Может показаться по прочтении этих прений, что Арсений — русский сверх-патриот и сверх-грекофоб; есть две убедительные причины утверждать, что это не так:
1) Русскому правительству нужна была не победа Арсения в спорах с греческими иерархами (и вовсе не для этого, и вообще не для споров и диспутов оно его к ним посылало), а актуальная, объективная и разносторонняя информация по интересующим правительство вопросам о церковной жизни греко-язычного Востока. Чтобы получить такую информацию, оно послало туда человека, известного ему, конечно, не репутацией грекофоба, радикала и диспутанта, а человека, способного дать детальное, объективное и всестороннее описание того, что он видел, и продемонстрировавшего эту свою способность удачным, с точки зрения властей, составлением отчета о посольстве в Грузию. Следовательно, Арсений имел в Москве репутацию «нормального» человека и внимательного и объективного наблюдателя, и его отношение к грекам было (по понятиям Москвы того времени) «нормальным» и объективным.
2) Он имел репутацию «нормального» человека и на Востоке, где его знали по работе в посольском приказе; с иной репутацией на Востоке его опять-таки туда не послали бы, а если бы и послали, он не выполнил бы данных ему поручений.
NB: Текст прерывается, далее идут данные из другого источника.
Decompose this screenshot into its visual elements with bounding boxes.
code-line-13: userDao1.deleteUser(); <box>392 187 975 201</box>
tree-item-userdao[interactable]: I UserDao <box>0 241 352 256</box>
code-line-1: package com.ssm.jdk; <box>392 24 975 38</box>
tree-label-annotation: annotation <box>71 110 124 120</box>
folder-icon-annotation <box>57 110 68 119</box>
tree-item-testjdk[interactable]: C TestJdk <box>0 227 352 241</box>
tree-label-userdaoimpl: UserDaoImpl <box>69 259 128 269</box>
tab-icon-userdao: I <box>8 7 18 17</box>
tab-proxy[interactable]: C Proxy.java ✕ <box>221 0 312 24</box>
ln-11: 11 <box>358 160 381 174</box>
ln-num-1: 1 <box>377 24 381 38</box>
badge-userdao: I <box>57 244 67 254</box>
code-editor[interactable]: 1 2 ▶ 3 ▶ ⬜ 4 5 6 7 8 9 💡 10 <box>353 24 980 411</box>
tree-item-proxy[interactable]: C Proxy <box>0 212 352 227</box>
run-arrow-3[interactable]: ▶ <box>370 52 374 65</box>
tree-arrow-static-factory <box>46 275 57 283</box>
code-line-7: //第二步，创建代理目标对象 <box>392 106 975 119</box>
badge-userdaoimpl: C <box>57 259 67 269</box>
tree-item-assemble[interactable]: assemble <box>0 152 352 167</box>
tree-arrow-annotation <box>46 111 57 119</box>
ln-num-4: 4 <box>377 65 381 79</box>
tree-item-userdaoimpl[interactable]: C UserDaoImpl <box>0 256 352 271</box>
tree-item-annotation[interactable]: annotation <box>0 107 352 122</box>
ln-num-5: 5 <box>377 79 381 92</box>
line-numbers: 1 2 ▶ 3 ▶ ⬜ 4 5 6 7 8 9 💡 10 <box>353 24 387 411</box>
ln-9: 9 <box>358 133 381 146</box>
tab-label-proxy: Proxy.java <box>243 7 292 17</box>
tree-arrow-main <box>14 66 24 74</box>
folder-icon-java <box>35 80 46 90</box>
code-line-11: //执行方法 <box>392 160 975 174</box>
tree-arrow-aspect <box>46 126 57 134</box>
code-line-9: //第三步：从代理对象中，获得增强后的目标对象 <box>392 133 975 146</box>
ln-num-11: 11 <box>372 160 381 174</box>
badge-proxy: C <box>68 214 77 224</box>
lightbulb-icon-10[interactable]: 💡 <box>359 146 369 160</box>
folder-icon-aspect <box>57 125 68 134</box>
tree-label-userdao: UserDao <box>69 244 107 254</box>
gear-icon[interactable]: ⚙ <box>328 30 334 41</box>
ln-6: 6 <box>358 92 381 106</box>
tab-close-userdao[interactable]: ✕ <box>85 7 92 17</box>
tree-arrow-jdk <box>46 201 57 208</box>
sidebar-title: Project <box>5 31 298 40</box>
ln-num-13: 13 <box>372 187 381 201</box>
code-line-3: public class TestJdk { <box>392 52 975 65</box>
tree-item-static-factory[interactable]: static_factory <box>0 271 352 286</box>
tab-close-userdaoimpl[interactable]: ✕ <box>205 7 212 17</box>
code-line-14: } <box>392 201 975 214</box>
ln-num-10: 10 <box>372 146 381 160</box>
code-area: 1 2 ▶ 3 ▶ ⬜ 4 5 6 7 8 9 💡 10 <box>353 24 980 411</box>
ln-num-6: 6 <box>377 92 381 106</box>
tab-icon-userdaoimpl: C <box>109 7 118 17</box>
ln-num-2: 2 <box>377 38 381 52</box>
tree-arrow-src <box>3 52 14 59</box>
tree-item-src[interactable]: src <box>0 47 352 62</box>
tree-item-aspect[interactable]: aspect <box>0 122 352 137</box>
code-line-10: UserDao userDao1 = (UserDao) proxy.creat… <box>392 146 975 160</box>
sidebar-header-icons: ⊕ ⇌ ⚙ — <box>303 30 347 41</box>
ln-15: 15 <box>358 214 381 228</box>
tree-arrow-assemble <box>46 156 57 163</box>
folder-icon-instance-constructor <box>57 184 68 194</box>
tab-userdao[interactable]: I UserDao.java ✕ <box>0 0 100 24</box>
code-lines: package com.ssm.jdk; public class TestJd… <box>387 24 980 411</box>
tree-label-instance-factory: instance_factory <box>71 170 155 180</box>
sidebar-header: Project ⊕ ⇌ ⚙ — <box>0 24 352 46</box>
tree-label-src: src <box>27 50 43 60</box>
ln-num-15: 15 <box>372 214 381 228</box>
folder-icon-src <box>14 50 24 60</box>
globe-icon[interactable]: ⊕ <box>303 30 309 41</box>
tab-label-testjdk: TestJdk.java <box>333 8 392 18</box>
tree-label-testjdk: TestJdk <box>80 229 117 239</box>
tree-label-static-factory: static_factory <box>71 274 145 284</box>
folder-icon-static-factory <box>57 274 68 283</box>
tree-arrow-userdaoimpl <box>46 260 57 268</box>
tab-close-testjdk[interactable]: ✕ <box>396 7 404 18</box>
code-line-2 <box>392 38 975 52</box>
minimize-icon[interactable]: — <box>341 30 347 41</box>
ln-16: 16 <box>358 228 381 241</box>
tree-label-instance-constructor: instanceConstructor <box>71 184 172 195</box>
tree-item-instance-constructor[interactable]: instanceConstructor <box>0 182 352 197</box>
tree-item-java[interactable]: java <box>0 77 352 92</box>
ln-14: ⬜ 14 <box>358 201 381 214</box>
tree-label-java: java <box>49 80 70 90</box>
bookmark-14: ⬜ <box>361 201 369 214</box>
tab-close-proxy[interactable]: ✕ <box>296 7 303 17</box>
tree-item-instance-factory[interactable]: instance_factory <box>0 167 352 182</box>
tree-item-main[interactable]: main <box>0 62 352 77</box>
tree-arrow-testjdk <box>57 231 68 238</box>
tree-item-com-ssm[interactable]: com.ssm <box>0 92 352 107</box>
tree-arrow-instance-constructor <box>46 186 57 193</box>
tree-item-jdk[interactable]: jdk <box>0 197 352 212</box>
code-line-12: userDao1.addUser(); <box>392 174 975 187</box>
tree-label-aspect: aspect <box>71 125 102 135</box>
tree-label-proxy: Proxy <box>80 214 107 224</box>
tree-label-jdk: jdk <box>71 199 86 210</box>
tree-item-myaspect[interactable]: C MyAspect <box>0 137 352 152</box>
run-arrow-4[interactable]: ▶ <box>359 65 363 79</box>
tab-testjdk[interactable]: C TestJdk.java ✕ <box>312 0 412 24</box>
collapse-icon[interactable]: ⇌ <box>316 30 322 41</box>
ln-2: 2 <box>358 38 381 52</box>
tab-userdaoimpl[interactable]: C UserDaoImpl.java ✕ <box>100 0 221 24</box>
Можно утверждать, поэтому, что Арсений диспутировал с греками, описывал их, и относился к ним, как типичный по своим взглядам великорусский клирик, отличавшийся от большинства своих коллег только высоким уровнем грамотности, начитанности и осведомленности. Так же относилось к грекам и подавляющее большинство русского духовенства, и даже простонародья. «Прения с греками о вере были во второй половине XVII в. одним из популярнейших публицистических сочинений» [52, с.310] — следовательно, у этого взгляда на греков было много сторонников даже и после «Никоновых» реформ даже и среди русских людей, не посмевших присоединиться к старообрядчеству и противостать этим реформам открыто.